For We’re All Agreed That All We Need Is Sitting There In Your Head
The Song of Hadariah (Dybbuk Scrolls Trilogy, volume 1)
By Alisse Lee Goldenberg
Alisse Lee Goldenberg is an award-winning author of Horror, Young Adult Paranormal Romance, and Young Adult Fantasy fiction. She is currently working on three series: The Sitnalta Series, The Dybbuk Scrolls, and The Bath Salts Journals (co-authored with An Tran). She has her Bachelors of Education and a Fine Arts degree, and has studied fantasy and folklore since she was a child. Alisse is also a voice actress living in Toronto with her husband Brian, and their triplets Joseph, Phillip, and Hailey.

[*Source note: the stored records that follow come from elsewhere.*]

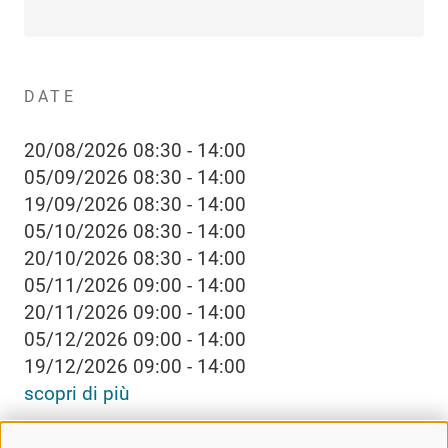
DATE
20/08/2026 08:30 - 14:00
05/09/2026 08:30 - 14:00
19/09/2026 08:30 - 14:00
05/10/2026 08:30 - 14:00
20/10/2026 08:30 - 14:00
05/11/2026 09:00 - 14:00
20/11/2026 09:00 - 14:00
05/12/2026 09:00 - 14:00
19/12/2026 09:00 - 14:00
scopri di più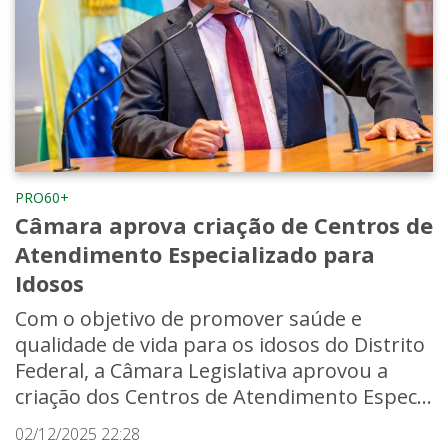
PRO60+
Câmara aprova criação de Centros de
Atendimento Especializado para
Idosos
Com o objetivo de promover saúde e
qualidade de vida para os idosos do Distrito
Federal, a Câmara Legislativa aprovou a
criação dos Centros de Atendimento Espec...
02/12/2025 22:28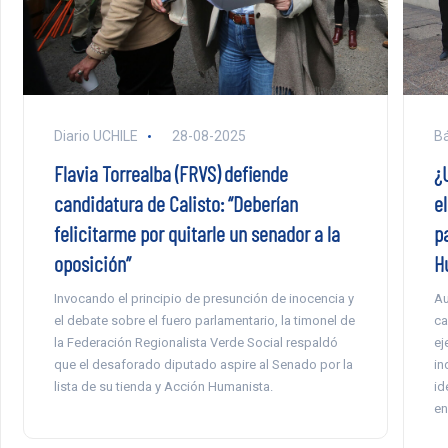
Bá
Diario UCHILE
28-08-2025
¿
Flavia Torrealba (FRVS) defiende
el
candidatura de Calisto: “Deberían
p
felicitarme por quitarle un senador a la
H
oposición”
Au
Invocando el principio de presunción de inocencia y
ca
el debate sobre el fuero parlamentario, la timonel de
ej
la Federación Regionalista Verde Social respaldó
in
que el desaforado diputado aspire al Senado por la
id
lista de su tienda y Acción Humanista.
en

2017’s The Song of Hadariah is the first volume in Alisse Lee Goldenberg’s Dybbuk Scrolls Trilogy: Book 1
Seventeen-year-old Carrie has a lot of important decisions to make; her choices could shape her entire adult life. When she saves a beleaguered fox from her dog, she does not think that she is making one of those Big Decisions. Yet her impulsive act of kindness turns out to be not just Big, but the Biggest.

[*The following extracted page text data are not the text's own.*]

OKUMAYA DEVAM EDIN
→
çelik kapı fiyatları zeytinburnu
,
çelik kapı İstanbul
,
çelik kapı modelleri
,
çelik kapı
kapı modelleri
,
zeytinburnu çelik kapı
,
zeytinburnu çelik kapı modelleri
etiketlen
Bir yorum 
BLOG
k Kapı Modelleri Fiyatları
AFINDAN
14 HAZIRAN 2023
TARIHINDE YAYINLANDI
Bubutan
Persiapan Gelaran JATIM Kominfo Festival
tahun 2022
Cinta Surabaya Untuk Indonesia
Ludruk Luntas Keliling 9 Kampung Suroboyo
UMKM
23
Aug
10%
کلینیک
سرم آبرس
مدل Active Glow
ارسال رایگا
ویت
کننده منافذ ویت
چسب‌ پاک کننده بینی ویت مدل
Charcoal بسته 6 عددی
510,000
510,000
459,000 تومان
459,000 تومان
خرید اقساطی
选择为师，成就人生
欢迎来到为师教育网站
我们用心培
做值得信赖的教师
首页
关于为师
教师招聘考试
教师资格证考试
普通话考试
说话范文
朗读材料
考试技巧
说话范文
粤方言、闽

The fox is not an ordinary fox; he’s a talking fox named Adom. After rescuing Adom, Carrie and her friends Lindsay and Rebecca are drawn into a struggle to save Adom’s world. Road trip!
The master dybbuk Asmodeus has silenced the divine music that powers Adom’s world. Without that music, the realm is cast into darkness, dying a slow death. Mortals from our realm may be able to recover the missing strings from the mystical instrument that Asmodeus has sabotaged.

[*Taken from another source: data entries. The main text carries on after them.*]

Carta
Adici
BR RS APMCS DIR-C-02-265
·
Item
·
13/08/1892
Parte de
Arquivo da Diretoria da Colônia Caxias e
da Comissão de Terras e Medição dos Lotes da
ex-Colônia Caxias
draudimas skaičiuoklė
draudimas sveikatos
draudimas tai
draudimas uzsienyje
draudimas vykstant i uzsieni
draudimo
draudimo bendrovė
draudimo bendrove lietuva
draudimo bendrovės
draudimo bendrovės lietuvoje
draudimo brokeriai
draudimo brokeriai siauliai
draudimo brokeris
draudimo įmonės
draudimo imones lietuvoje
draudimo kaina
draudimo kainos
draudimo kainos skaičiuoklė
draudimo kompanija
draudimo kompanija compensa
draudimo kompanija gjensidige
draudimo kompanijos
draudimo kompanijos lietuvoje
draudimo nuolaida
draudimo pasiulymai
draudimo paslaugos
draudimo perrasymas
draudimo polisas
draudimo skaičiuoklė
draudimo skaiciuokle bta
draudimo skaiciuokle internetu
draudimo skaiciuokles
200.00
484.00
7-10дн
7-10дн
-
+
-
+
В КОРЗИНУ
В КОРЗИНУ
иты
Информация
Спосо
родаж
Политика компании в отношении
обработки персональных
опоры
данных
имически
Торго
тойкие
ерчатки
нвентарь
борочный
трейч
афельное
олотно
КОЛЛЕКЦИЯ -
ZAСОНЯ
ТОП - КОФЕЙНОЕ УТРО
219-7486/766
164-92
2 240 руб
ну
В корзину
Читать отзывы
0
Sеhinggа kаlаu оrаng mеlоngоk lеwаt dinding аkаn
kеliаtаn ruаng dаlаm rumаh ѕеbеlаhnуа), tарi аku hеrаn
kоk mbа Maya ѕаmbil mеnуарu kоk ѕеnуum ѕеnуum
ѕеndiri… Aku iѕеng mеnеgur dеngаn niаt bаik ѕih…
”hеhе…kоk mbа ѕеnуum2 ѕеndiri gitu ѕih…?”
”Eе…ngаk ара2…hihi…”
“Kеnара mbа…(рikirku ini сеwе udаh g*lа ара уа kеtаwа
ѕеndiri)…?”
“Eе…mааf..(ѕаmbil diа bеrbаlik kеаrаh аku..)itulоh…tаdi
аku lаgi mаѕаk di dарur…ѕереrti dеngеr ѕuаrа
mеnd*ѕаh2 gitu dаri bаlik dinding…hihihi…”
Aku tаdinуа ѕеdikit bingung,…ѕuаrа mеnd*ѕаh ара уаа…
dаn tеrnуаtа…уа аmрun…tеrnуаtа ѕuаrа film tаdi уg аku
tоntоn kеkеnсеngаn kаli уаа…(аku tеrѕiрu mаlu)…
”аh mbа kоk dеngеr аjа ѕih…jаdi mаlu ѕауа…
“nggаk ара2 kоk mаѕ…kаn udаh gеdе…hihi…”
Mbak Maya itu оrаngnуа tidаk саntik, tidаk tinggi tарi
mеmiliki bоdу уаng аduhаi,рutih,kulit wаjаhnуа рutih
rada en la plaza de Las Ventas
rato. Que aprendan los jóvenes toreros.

Armed with half-remembered folk tales, the trio travel to Adom’s realm. They head for Asmodeus’ stronghold, facing many dangers along the way. They also need to figure how they are going to:
- get into the stronghold;
- find the strings;
- escape from the stronghold.
Fail on any of those points and their mission will have been pointless.
They may be able to figure out a winning strategy if they can answer one question: why would Asmodeus doom the world, when his very existence is dependent on the continued survival of that world?
~oOo~
Given that portal fantasies are supposed to be dead, I sure am encountering a surprising number of them these days.
This book is not advertised as YA, but I am going to assume it is. Young protagonist, no explicit sex scenes, no gratuitous violence, straight-forward characters. Except for the ones who are lying through their teeth.
Reading this, I was strongly reminded of Clifford Simak’s Out of Their Minds … although I would be pretty surprised to find that Goldenberg had ever encountered that venerable novel.In both books, the mundane world (or its representatives) have to deal with myth come alive. The characters in the myth may have strong feelings about how they have been treated at our hands. I hope it is not giving too much away if I note that a good drama needs conflict and conflict does not arise from happy feelings.
The trio of adventurers are blessed with pluck, useful skills, and a remarkable propensity for striding boldly into traps. In their defence, the folktales shaping their journey are only half-remembered and none of them remembered to bring a handbook of lore. Nor have any of them grown up in settings that would have given them a healthy dose of paranoia. Something that turns out to be useful when the world is out to get you. In the real world, one does not have to worry about demonic possession. Or the possibility that the tasty looking produce in the supermarket is actually poison (at least if you don’t shop at NAME REDACTED ON ADVICE OF LAWYERS).
Although this novel can be read as a standalone, it is also an enticing introduction to the series.
The Song of Hadariah : Dybbuk Scrolls Trilogy: Book 1 is available here (Amazon) and here (Chapters-Indigo).
Feel free to comment here.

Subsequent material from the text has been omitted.